One of the scientists seeking applications for electricity was Nikola Tesla(1856-1943), who was born in Serbia before emigrating to the US. Most of his scientific work focused on electricity, and he made a number of important inventions, including the Tesla coil and the polyphase motor. Tesla used the coil to conduct experiments, but because the coil can produce enormous electrical sparks it is still used in electricity demonstrations.
Tesla and Clemens seem to have established a friendship in the 1890s. Tesla later recalled how he had read some of Clemens’s early works while recovering from an illness in Serbia during the 1870s.

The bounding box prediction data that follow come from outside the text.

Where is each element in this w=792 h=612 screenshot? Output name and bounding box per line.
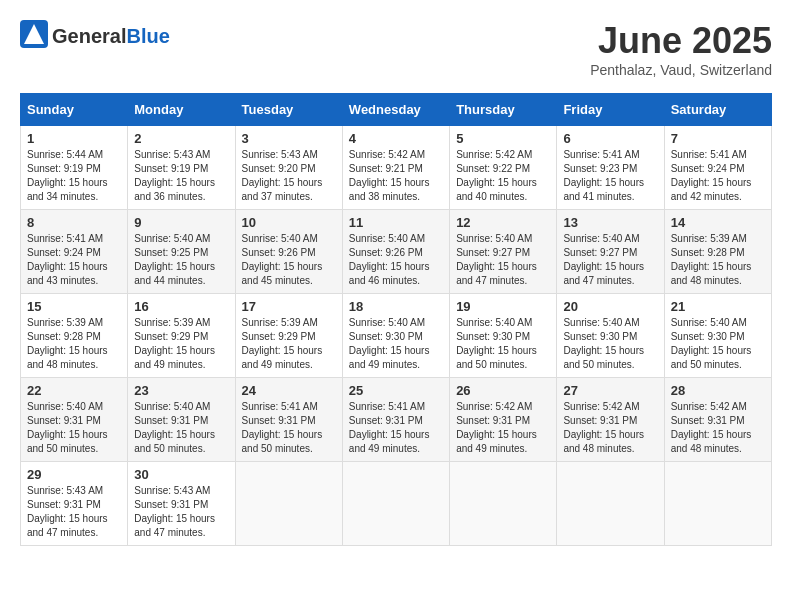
weekday-header: Friday xyxy=(557,94,664,126)
day-info: Sunrise: 5:40 AM Sunset: 9:31 PM Dayligh… xyxy=(27,400,121,456)
calendar-cell: 10 Sunrise: 5:40 AM Sunset: 9:26 PM Dayl… xyxy=(235,210,342,294)
day-number: 3 xyxy=(242,131,336,146)
day-number: 13 xyxy=(563,215,657,230)
month-title: June 2025 xyxy=(590,20,772,62)
day-info: Sunrise: 5:40 AM Sunset: 9:25 PM Dayligh… xyxy=(134,232,228,288)
day-info: Sunrise: 5:41 AM Sunset: 9:31 PM Dayligh… xyxy=(349,400,443,456)
day-number: 9 xyxy=(134,215,228,230)
day-info: Sunrise: 5:41 AM Sunset: 9:24 PM Dayligh… xyxy=(671,148,765,204)
day-number: 6 xyxy=(563,131,657,146)
day-number: 7 xyxy=(671,131,765,146)
day-info: Sunrise: 5:39 AM Sunset: 9:29 PM Dayligh… xyxy=(242,316,336,372)
day-info: Sunrise: 5:42 AM Sunset: 9:31 PM Dayligh… xyxy=(456,400,550,456)
weekday-header: Monday xyxy=(128,94,235,126)
calendar-cell: 13 Sunrise: 5:40 AM Sunset: 9:27 PM Dayl… xyxy=(557,210,664,294)
calendar-cell: 24 Sunrise: 5:41 AM Sunset: 9:31 PM Dayl… xyxy=(235,378,342,462)
day-info: Sunrise: 5:39 AM Sunset: 9:29 PM Dayligh… xyxy=(134,316,228,372)
day-number: 19 xyxy=(456,299,550,314)
day-info: Sunrise: 5:41 AM Sunset: 9:24 PM Dayligh… xyxy=(27,232,121,288)
day-info: Sunrise: 5:43 AM Sunset: 9:20 PM Dayligh… xyxy=(242,148,336,204)
day-info: Sunrise: 5:40 AM Sunset: 9:30 PM Dayligh… xyxy=(563,316,657,372)
day-number: 11 xyxy=(349,215,443,230)
calendar-cell: 17 Sunrise: 5:39 AM Sunset: 9:29 PM Dayl… xyxy=(235,294,342,378)
day-info: Sunrise: 5:42 AM Sunset: 9:31 PM Dayligh… xyxy=(563,400,657,456)
calendar-row: 8 Sunrise: 5:41 AM Sunset: 9:24 PM Dayli… xyxy=(21,210,772,294)
calendar-cell: 12 Sunrise: 5:40 AM Sunset: 9:27 PM Dayl… xyxy=(450,210,557,294)
calendar-cell: 3 Sunrise: 5:43 AM Sunset: 9:20 PM Dayli… xyxy=(235,126,342,210)
calendar-row: 1 Sunrise: 5:44 AM Sunset: 9:19 PM Dayli… xyxy=(21,126,772,210)
day-info: Sunrise: 5:40 AM Sunset: 9:30 PM Dayligh… xyxy=(671,316,765,372)
weekday-header: Sunday xyxy=(21,94,128,126)
calendar-cell: 21 Sunrise: 5:40 AM Sunset: 9:30 PM Dayl… xyxy=(664,294,771,378)
calendar-cell: 29 Sunrise: 5:43 AM Sunset: 9:31 PM Dayl… xyxy=(21,462,128,546)
day-info: Sunrise: 5:40 AM Sunset: 9:26 PM Dayligh… xyxy=(349,232,443,288)
day-number: 30 xyxy=(134,467,228,482)
calendar-table: SundayMondayTuesdayWednesdayThursdayFrid… xyxy=(20,93,772,546)
day-info: Sunrise: 5:40 AM Sunset: 9:30 PM Dayligh… xyxy=(349,316,443,372)
day-info: Sunrise: 5:43 AM Sunset: 9:31 PM Dayligh… xyxy=(27,484,121,540)
day-number: 29 xyxy=(27,467,121,482)
day-number: 2 xyxy=(134,131,228,146)
calendar-cell xyxy=(664,462,771,546)
calendar-cell xyxy=(342,462,449,546)
weekday-header: Tuesday xyxy=(235,94,342,126)
calendar-cell: 27 Sunrise: 5:42 AM Sunset: 9:31 PM Dayl… xyxy=(557,378,664,462)
calendar-cell: 9 Sunrise: 5:40 AM Sunset: 9:25 PM Dayli… xyxy=(128,210,235,294)
day-number: 4 xyxy=(349,131,443,146)
day-number: 15 xyxy=(27,299,121,314)
day-info: Sunrise: 5:42 AM Sunset: 9:21 PM Dayligh… xyxy=(349,148,443,204)
weekday-header: Thursday xyxy=(450,94,557,126)
calendar-row: 22 Sunrise: 5:40 AM Sunset: 9:31 PM Dayl… xyxy=(21,378,772,462)
day-number: 10 xyxy=(242,215,336,230)
day-info: Sunrise: 5:40 AM Sunset: 9:27 PM Dayligh… xyxy=(456,232,550,288)
day-info: Sunrise: 5:41 AM Sunset: 9:23 PM Dayligh… xyxy=(563,148,657,204)
day-info: Sunrise: 5:42 AM Sunset: 9:22 PM Dayligh… xyxy=(456,148,550,204)
day-number: 24 xyxy=(242,383,336,398)
day-info: Sunrise: 5:43 AM Sunset: 9:31 PM Dayligh… xyxy=(134,484,228,540)
calendar-cell: 2 Sunrise: 5:43 AM Sunset: 9:19 PM Dayli… xyxy=(128,126,235,210)
calendar-cell: 6 Sunrise: 5:41 AM Sunset: 9:23 PM Dayli… xyxy=(557,126,664,210)
calendar-header-row: SundayMondayTuesdayWednesdayThursdayFrid… xyxy=(21,94,772,126)
page-header: GeneralBlue June 2025 Penthalaz, Vaud, S… xyxy=(20,20,772,78)
logo-text: GeneralBlue xyxy=(52,26,170,47)
calendar-cell: 25 Sunrise: 5:41 AM Sunset: 9:31 PM Dayl… xyxy=(342,378,449,462)
logo-icon xyxy=(20,20,48,52)
day-number: 17 xyxy=(242,299,336,314)
location: Penthalaz, Vaud, Switzerland xyxy=(590,62,772,78)
day-info: Sunrise: 5:41 AM Sunset: 9:31 PM Dayligh… xyxy=(242,400,336,456)
day-info: Sunrise: 5:39 AM Sunset: 9:28 PM Dayligh… xyxy=(671,232,765,288)
day-info: Sunrise: 5:39 AM Sunset: 9:28 PM Dayligh… xyxy=(27,316,121,372)
day-number: 27 xyxy=(563,383,657,398)
day-number: 18 xyxy=(349,299,443,314)
calendar-row: 15 Sunrise: 5:39 AM Sunset: 9:28 PM Dayl… xyxy=(21,294,772,378)
day-number: 14 xyxy=(671,215,765,230)
calendar-cell: 8 Sunrise: 5:41 AM Sunset: 9:24 PM Dayli… xyxy=(21,210,128,294)
calendar-cell: 23 Sunrise: 5:40 AM Sunset: 9:31 PM Dayl… xyxy=(128,378,235,462)
day-info: Sunrise: 5:40 AM Sunset: 9:27 PM Dayligh… xyxy=(563,232,657,288)
weekday-header: Wednesday xyxy=(342,94,449,126)
day-number: 8 xyxy=(27,215,121,230)
calendar-cell: 18 Sunrise: 5:40 AM Sunset: 9:30 PM Dayl… xyxy=(342,294,449,378)
logo: GeneralBlue xyxy=(20,20,170,52)
calendar-cell xyxy=(557,462,664,546)
day-number: 22 xyxy=(27,383,121,398)
day-info: Sunrise: 5:40 AM Sunset: 9:31 PM Dayligh… xyxy=(134,400,228,456)
day-number: 28 xyxy=(671,383,765,398)
logo-inner: GeneralBlue xyxy=(20,20,170,52)
weekday-header: Saturday xyxy=(664,94,771,126)
day-info: Sunrise: 5:44 AM Sunset: 9:19 PM Dayligh… xyxy=(27,148,121,204)
day-info: Sunrise: 5:40 AM Sunset: 9:26 PM Dayligh… xyxy=(242,232,336,288)
calendar-cell: 15 Sunrise: 5:39 AM Sunset: 9:28 PM Dayl… xyxy=(21,294,128,378)
calendar-cell: 16 Sunrise: 5:39 AM Sunset: 9:29 PM Dayl… xyxy=(128,294,235,378)
day-number: 20 xyxy=(563,299,657,314)
day-info: Sunrise: 5:40 AM Sunset: 9:30 PM Dayligh… xyxy=(456,316,550,372)
calendar-cell: 20 Sunrise: 5:40 AM Sunset: 9:30 PM Dayl… xyxy=(557,294,664,378)
day-number: 26 xyxy=(456,383,550,398)
day-number: 5 xyxy=(456,131,550,146)
calendar-cell xyxy=(235,462,342,546)
calendar-cell: 7 Sunrise: 5:41 AM Sunset: 9:24 PM Dayli… xyxy=(664,126,771,210)
day-number: 25 xyxy=(349,383,443,398)
calendar-cell: 26 Sunrise: 5:42 AM Sunset: 9:31 PM Dayl… xyxy=(450,378,557,462)
calendar-cell: 22 Sunrise: 5:40 AM Sunset: 9:31 PM Dayl… xyxy=(21,378,128,462)
day-number: 16 xyxy=(134,299,228,314)
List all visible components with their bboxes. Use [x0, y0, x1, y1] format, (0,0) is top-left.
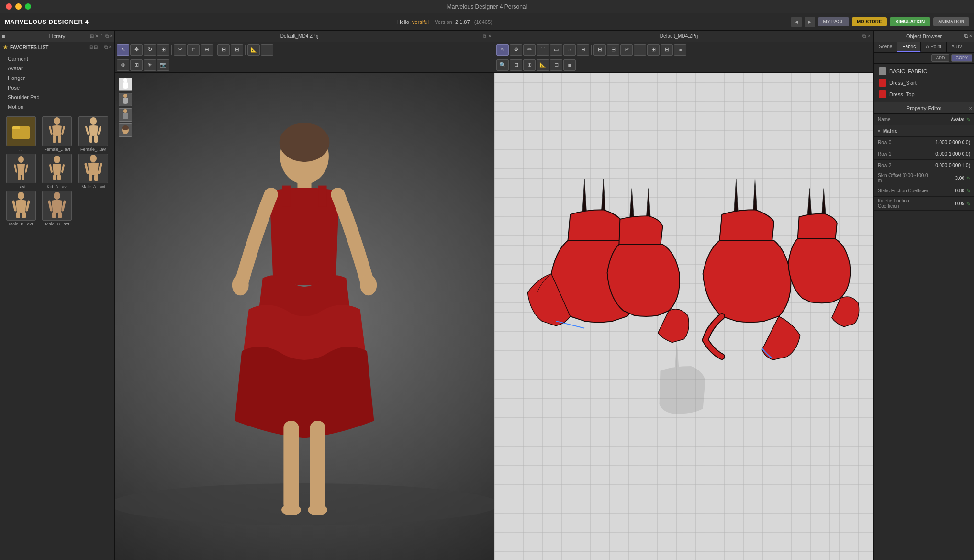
fabric-label-dress-skirt: Dress_Skirt [889, 80, 917, 86]
thumb-item-female-b[interactable]: Female_...avt [76, 116, 111, 152]
tool-tuck-3d[interactable]: ⋯ [261, 44, 273, 56]
tool-view-3d[interactable]: 👁 [117, 59, 129, 71]
viewport-2d-close-btn[interactable]: × [868, 34, 871, 39]
prop-edit-skin-offset-icon[interactable]: ✎ [966, 176, 970, 181]
minimize-button[interactable] [15, 3, 22, 10]
tool-measure-2d[interactable]: 📐 [537, 59, 549, 71]
tool-measure-3d[interactable]: 📐 [247, 44, 260, 56]
fabric-item-basic[interactable]: BASIC_FABRIC [876, 66, 972, 77]
close-icon[interactable]: × [110, 34, 112, 39]
viewport-3d-maximize-btn[interactable]: ⧉ [483, 34, 486, 39]
viewport-2d-maximize-btn[interactable]: ⧉ [862, 34, 866, 39]
obj-close-icon[interactable]: × [969, 33, 972, 39]
simulation-button[interactable]: SIMULATION [890, 17, 930, 26]
thumb-item-male-b[interactable]: Male_B...avt [4, 191, 38, 226]
library-item-pose[interactable]: Pose [0, 83, 114, 92]
tool-camera-3d[interactable]: 📷 [157, 59, 169, 71]
prop-edit-kinetic-friction-icon[interactable]: ✎ [966, 201, 970, 206]
thumb-item-female-a[interactable]: Female_...avt [40, 116, 75, 152]
prop-edit-name-icon[interactable]: ✎ [966, 117, 970, 122]
fav-close-icon[interactable]: × [109, 45, 112, 50]
tool-grid-3d[interactable]: ⊞ [130, 59, 143, 71]
library-item-motion[interactable]: Motion [0, 102, 114, 112]
tool-rect-2d[interactable]: ▭ [550, 44, 562, 56]
tool-pin-2d[interactable]: ⊕ [577, 44, 589, 56]
tool-cut-3d[interactable]: ⌗ [187, 44, 200, 56]
tool-draw-2d[interactable]: ✏ [523, 44, 536, 56]
avatar-thumb-white[interactable] [119, 78, 132, 91]
copy-fabric-button[interactable]: COPY [951, 54, 972, 62]
prop-edit-static-friction-icon[interactable]: ✎ [966, 188, 970, 193]
prev-arrow-button[interactable]: ◀ [791, 17, 802, 27]
tool-light-3d[interactable]: ☀ [144, 59, 156, 71]
viewport-3d-close-btn[interactable]: × [488, 34, 491, 39]
obj-expand-icon[interactable]: ⧉ [964, 33, 968, 39]
new-icon[interactable]: ⊞ [90, 34, 94, 39]
next-arrow-button[interactable]: ▶ [805, 17, 815, 27]
thumb-item-male-c[interactable]: Male_C...avt [40, 191, 75, 226]
fav-settings-icon[interactable]: ⋮ [99, 45, 103, 50]
main-layout: ≡ Library ⊞ ✕ ⋮ ⧉ × ★ FAVORITES LIST ⊞ ⊟… [0, 31, 974, 560]
tool-seam-2d[interactable]: ⋯ [634, 44, 646, 56]
tab-abv[interactable]: A-8V [947, 42, 967, 52]
mdstore-button[interactable]: MD STORE [852, 17, 887, 26]
thumb-item-male-a[interactable]: Male_A...avt [76, 154, 111, 189]
tab-apoint[interactable]: A-Point [921, 42, 947, 52]
tool-rotate-3d[interactable]: ↻ [144, 44, 156, 56]
fav-expand-icon[interactable]: ⧉ [104, 45, 108, 50]
fabric-item-dress-skirt[interactable]: Dress_Skirt [876, 77, 972, 89]
tool-unfold-3d[interactable]: ⊟ [231, 44, 243, 56]
library-item-avatar[interactable]: Avatar [0, 64, 114, 73]
avatar-thumb-head[interactable] [119, 123, 132, 137]
viewport-3d-canvas[interactable] [115, 73, 494, 560]
tool-align-2d[interactable]: ⊞ [647, 44, 660, 56]
tool-pan-2d[interactable]: ✥ [510, 44, 522, 56]
tool-extra-b-2d[interactable]: ≡ [563, 59, 576, 71]
library-item-garment[interactable]: Garment [0, 54, 114, 64]
library-item-shoulder-pad[interactable]: Shoulder Pad [0, 92, 114, 102]
tool-arrange-3d[interactable]: ⊞ [217, 44, 230, 56]
avatar-thumb-gray-b[interactable] [119, 108, 132, 122]
close-button[interactable] [6, 3, 12, 10]
tool-group-2d[interactable]: ⊟ [661, 44, 673, 56]
animation-button[interactable]: ANIMATION [933, 17, 969, 26]
thumb-item-unknown[interactable]: ...avt [4, 154, 38, 189]
fav-remove-icon[interactable]: ⊟ [94, 45, 98, 50]
tool-curve-2d[interactable]: ⌒ [537, 44, 549, 56]
tool-move-3d[interactable]: ✥ [130, 44, 143, 56]
library-item-hanger[interactable]: Hanger [0, 73, 114, 83]
svg-point-32 [232, 275, 249, 296]
tool-cut-2d[interactable]: ✂ [620, 44, 633, 56]
prop-triangle-matrix[interactable]: ▼ [877, 129, 881, 134]
fabric-item-dress-top[interactable]: Dress_Top [876, 89, 972, 100]
tool-select-2d[interactable]: ↖ [496, 44, 509, 56]
thumb-item-folder[interactable]: ... [4, 116, 38, 152]
collapse-icon[interactable]: ≡ [2, 34, 5, 39]
tab-fabric[interactable]: Fabric [897, 42, 921, 52]
tool-fold-2d[interactable]: ⊞ [593, 44, 606, 56]
thumb-item-kid-a[interactable]: Kid_A...avt [40, 154, 75, 189]
tab-scene[interactable]: Scene [874, 42, 897, 52]
maximize-button[interactable] [25, 3, 31, 10]
mypage-button[interactable]: MY PAGE [818, 17, 849, 26]
delete-icon[interactable]: ✕ [95, 34, 99, 39]
tool-grid-2d[interactable]: ⊞ [510, 59, 522, 71]
tool-zoom-2d[interactable]: 🔍 [496, 59, 509, 71]
tool-circle-2d[interactable]: ○ [563, 44, 576, 56]
tool-select-3d[interactable]: ↖ [117, 44, 129, 56]
add-fabric-button[interactable]: ADD [931, 54, 949, 62]
settings-icon[interactable]: ⋮ [100, 34, 104, 39]
fav-add-icon[interactable]: ⊞ [89, 45, 93, 50]
tool-snap-2d[interactable]: ⊕ [523, 59, 536, 71]
tool-scale-3d[interactable]: ⊞ [157, 44, 169, 56]
expand-icon[interactable]: ⧉ [105, 34, 109, 39]
prop-editor-expand-icon[interactable]: × [969, 105, 972, 111]
tool-extra-2d[interactable]: ≈ [674, 44, 686, 56]
tool-align-h-2d[interactable]: ⊟ [550, 59, 562, 71]
avatar-thumb-gray-a[interactable] [119, 93, 132, 106]
tool-sew-3d[interactable]: ✂ [174, 44, 186, 56]
tool-unfold-2d[interactable]: ⊟ [607, 44, 619, 56]
tool-pin-3d[interactable]: ⊕ [201, 44, 213, 56]
prop-value-row2: 0.000 0.000 1.0( [930, 163, 970, 168]
viewport-2d-canvas[interactable] [494, 73, 873, 560]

Clemens had long been fascinated by electricity and had invested in the development of an electrical motor during the 1880s. His particular interest in Tesla began after hearing about a motor that Tesla had invented under the company Westinghouse. He recognised that Tesla’s motor, which used alternating current, was superior to that of his inventor partner, James W Paige, which used direct current. Tesla apparently advised Clemens against investing in Paige’s motor, although Clemens still lost a large sum on Paige’s mechanical typesetter.
During the 1890s Clemens and his family were living in Europe, partly to escape from financial troubles and partly with a view to improving the health of his wife and daughter. However, Clemens returned frequently to New York. He was involved in the foundation of the Players Club in 1888, and in 1894 invited Tesla join it. He also visited Tesla in his laboratory, where he took part in experiments.